Manger français pour produire français
Aux Etats-Unis, cela s'appelle le Buy-Act, - le fait d'acheter américain - geste mi-patriotique, mi-économique. C'est aussi une réalité en Allemagne où le consommateur a depuis longtemps intégré le fait qu'acheter Allemand, c'est préserver l'emploi et l'économie du pays. En France, la FRSEA Bretagne et Pays de La Loire ont fait du "manger français pour produire français" leur priorité et entendent bien profiter du Space pour marteler ce message, une attitude qui ne doit pas être seulement une réaction ponctuelle à une crise mais un comportement durable.

Les responsables syndicaux de Bretagne et des Pays de Loire étaient à Rennes lundi. Ils ont décliné les différentes facettes d'une action conduite depuis cet été, et dont l'embargo russe ne fait que montrer l’acuité.
L'embargo russe amplifie les difficultés
Depuis le début de la crise en Ukraine, les mauvaises nouvelles n'ont fait que s'ajouter les unes aux autres. L'embargo russe décidé sur l'ensemble des importations va amplifier les difficultés de l'agriculture et de l'agroalimentaire. Joël Limouzin cite l'exemple des pommes polonaises qui, au lieu de trouver leur déboucher en Russie, vont se déverser sur les marchés européens. Pour Thierry Coué, "l'inquiétude est réelle dans toutes les productions". "On peut casser des filières avec ces produits qui vont revenir sur les marchés européens".

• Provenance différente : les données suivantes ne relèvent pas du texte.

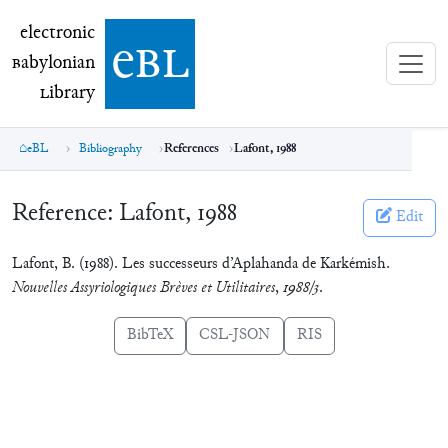
electronic Babylonian Library (eBL)
electronic
e
bl
B
abylonian
L
ibrary
eBL
Bibliography
References
Lafont, 1988
Reference:
Lafont, 1988
Edit
Lafont, B. (1988). Les successeurs d’Aplahanda de Karkémish.
Nouvelles Assyriologiques Brèves et Utilitaires
,
1988/3
.
BibTeX
CSL-JSON
RIS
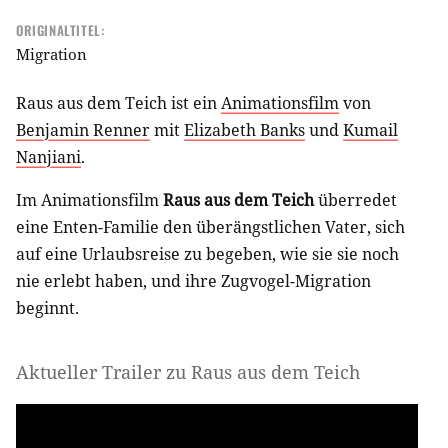
ORIGINALTITEL:
Migration
Raus aus dem Teich ist ein
Animationsfilm
von
Benjamin Renner
mit
Elizabeth Banks
und
Kumail
Nanjiani
.
Im Animationsfilm
Raus aus dem Teich
überredet
eine Enten-Familie den überängstlichen Vater, sich
auf eine Urlaubsreise zu begeben, wie sie sie noch
nie erlebt haben, und ihre Zugvogel-Migration
beginnt.
Aktueller Trailer zu Raus aus dem Teich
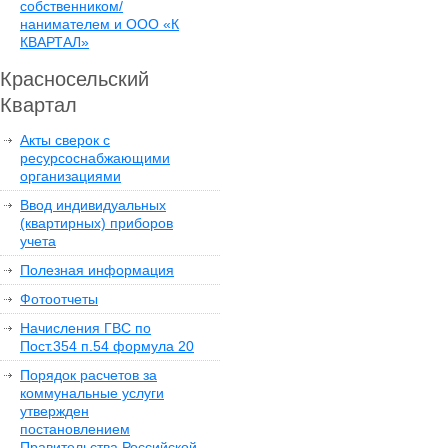
собственником/
нанимателем и ООО «К
КВАРТАЛ»
Красносельский
Квартал
Акты сверок с
ресурсоснабжающими
организациями
Ввод индивидуальных
(квартирных) приборов
учета
Полезная информация
Фотоотчеты
Начисления ГВС по
Пост.354 п.54 формула 20
Порядок расчетов за
коммунальные услуги
утвержден
постановлением
Правительства Российской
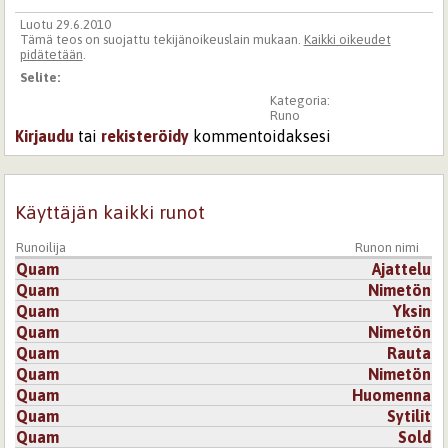
Luotu 29.6.2010
Tämä teos on suojattu tekijänoikeuslain mukaan.
Kaikki oikeudet
pidätetään
.
Selite:
Kategoria:
Runo
Kirjaudu
tai
rekisteröidy
kommentoidaksesi
Käyttäjän kaikki runot
Runoilija
Runon nimi
Quam
Ajattelu
Quam
Nimetön
Quam
Yksin
Quam
Nimetön
Quam
Rauta
Quam
Nimetön
Quam
Huomenna
Quam
Sytilit
Quam
Sold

Pour les responsables syndicaux, il est temps de prendre le taureau par les cornes et de se tourner vers le consommateur et les transformateurs pour leur demander de jouer le jeu de la "préférence locale".
Cette crise vient surtout s'ajouter à des difficultés déjà existantes. "L'agriculture ne cesse de reculer". Pour Thierry Coué, "elle souffre d'un manque de compétitivité, du fait notamment des distorsions sur les charges, sur le coût salarial, et de la sur-transposition en droit français de dispositifs européens".
Cibler la restauration hors foyer
Pour Christiane Lambert, il ne s'agit pas de revenir à un "discours patriotique" mais de tirer les conséquences des dérives constatées. Ainsi "alors que la restauration hors foyer représente 30 % de la consommation totale de viandes, près de 85 % des viandes utilisées sont aujourd'hui importées".
Or, si le code des marchés publics obligeait les gérants de cantines par exemple à privilégier les offres les plus basses en prix, cette notion de " moins disant" a été remplacée depuis quelques années par une notion de "mieux disant". Cela peut permettre d'élargir les critères de choix au delà des questions de prix, à des notions de qualité, de circuit de production, voire à des critères de proximité géographique.
Pour les responsables, appeler les consommateurs à favoriser les produits français est indispensable. Cela se pratique déjà largement dans d'autres pays. Cette évolution doit s'accompagner de développements réglementaires permettant de créer les conditions du respect du droit de la concurrence.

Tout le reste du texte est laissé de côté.